Estimation in exponential household Regression primarily based on linked knowledge contaminated by mismatch error
Authors: Zhenbang Wang, Emanuel Ben-David, Martin Slawski
Summary: Identification of matching information in a number of information generally is a difficult and error-prone job. Linkage error can significantly have an effect on subsequent statistical evaluation primarily based on the ensuing linked file. A number of current papers have studied post-linkage linear regression evaluation with the response variable in a single file and the covariates in a second file from the angle of the “Damaged Pattern Downside” and “Permuted Knowledge”. On this paper, we current an extension of this line of analysis to exponential household response given the idea of a small to average variety of mismatches. A way primarily based on observation-specific offsets to account for potential mismatches and ℓ1-penalization is proposed, and its statistical properties are mentioned.
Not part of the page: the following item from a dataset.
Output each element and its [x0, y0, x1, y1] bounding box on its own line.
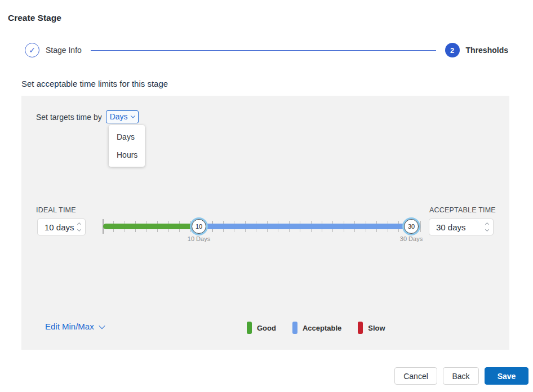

We additionally current enough situations for the restoration of the proper correspondence between covariates and responses if the regression parameter is thought. The proposed strategy is in comparison with established baselines, specifically the strategies by Lahiri-Larsen and Chambers, each theoretically and empirically primarily based on artificial and actual knowledge. The outcomes point out that substantial enhancements over these strategies could be achieved even when solely restricted details about the linkage course of is out there.